*DIRECTIONS FOR THIS TASK*:
The line containing "日（水）に「FM AICHI 防災・減災スペシャル」と題" marks the end: copy exactly every line from the start of the records below up to and including it, leaving out pictures.

Saved entries:

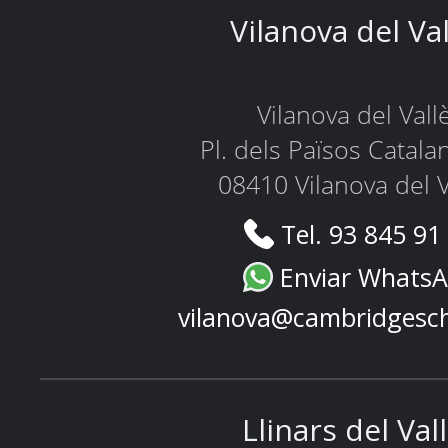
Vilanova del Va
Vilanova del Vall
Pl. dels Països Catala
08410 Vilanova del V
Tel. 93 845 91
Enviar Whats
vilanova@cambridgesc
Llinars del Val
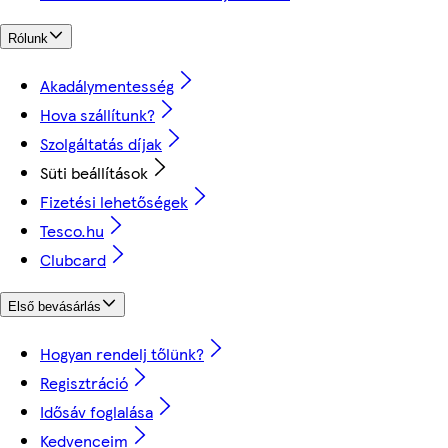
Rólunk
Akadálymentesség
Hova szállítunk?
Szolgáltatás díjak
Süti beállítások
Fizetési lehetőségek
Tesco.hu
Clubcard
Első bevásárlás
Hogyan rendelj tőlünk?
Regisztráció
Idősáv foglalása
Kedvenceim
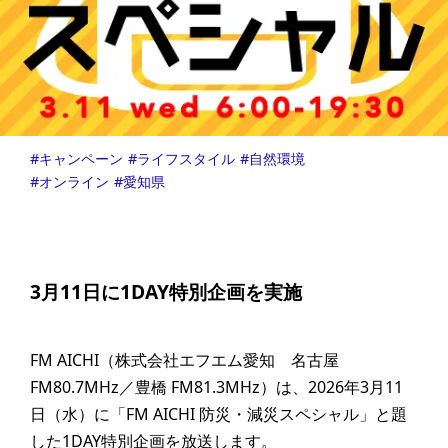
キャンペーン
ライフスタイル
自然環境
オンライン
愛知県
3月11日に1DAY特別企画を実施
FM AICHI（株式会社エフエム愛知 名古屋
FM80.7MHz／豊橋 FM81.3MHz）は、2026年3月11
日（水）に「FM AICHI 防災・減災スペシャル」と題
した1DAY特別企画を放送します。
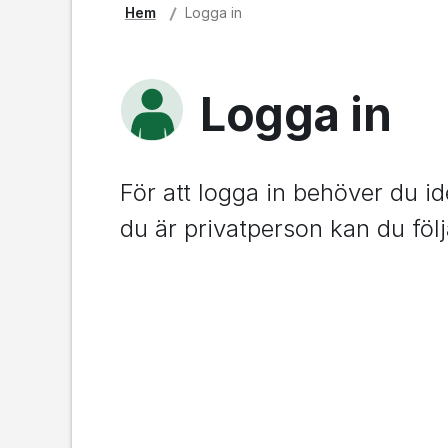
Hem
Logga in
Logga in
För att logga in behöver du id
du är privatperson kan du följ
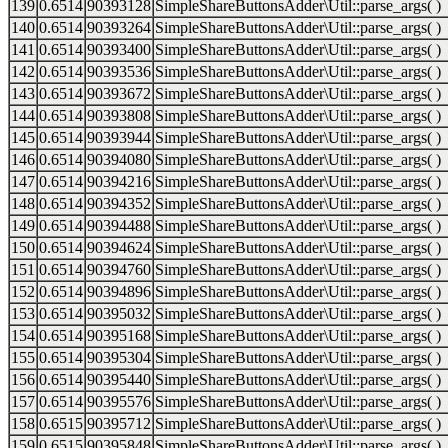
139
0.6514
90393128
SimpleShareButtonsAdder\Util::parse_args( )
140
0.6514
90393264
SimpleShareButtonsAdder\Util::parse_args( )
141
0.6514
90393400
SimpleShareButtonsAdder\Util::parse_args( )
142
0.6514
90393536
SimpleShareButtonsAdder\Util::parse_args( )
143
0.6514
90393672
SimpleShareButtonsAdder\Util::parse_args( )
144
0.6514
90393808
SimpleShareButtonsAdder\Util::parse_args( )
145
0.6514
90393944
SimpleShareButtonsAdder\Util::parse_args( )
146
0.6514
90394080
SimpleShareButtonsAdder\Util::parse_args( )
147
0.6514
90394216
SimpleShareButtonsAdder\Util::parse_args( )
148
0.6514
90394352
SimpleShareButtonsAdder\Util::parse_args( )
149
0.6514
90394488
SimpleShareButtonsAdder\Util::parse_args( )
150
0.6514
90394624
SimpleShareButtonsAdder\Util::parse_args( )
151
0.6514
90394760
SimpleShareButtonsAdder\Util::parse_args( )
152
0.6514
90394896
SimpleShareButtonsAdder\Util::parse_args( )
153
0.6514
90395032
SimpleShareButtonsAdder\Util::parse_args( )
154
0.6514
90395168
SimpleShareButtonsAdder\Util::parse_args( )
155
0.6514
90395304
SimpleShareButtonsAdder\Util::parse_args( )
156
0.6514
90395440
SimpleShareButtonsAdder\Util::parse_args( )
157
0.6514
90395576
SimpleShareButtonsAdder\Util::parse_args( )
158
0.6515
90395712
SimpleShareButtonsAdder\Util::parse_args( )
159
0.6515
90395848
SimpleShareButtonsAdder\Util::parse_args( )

*ANSWER TO THE EXERCISE*:
Vilanova del Va
Vilanova del Vall
Pl. dels Països Catala
08410 Vilanova del V
Tel. 93 845 91
Enviar Whats
vilanova@cambridgesc
Llinars del Val
Rólunk
Akadálymentesség
Hova szállítunk?
Szolgáltatás díjak
Süti beállítások
Fizetési lehetőségek
Tesco.hu
Clubcard
Első bevásárlás
Hogyan rendelj tőlünk?
Regisztráció
Idősáv foglalása
Kedvenceim
キャンペーン
ライフスタイル
自然環境
オンライン
愛知県
3月11日に1DAY特別企画を実施
FM AICHI（株式会社エフエム愛知 名古屋
FM80.7MHz／豊橋 FM81.3MHz）は、2026年3月11
日（水）に「FM AICHI 防災・減災スペシャル」と題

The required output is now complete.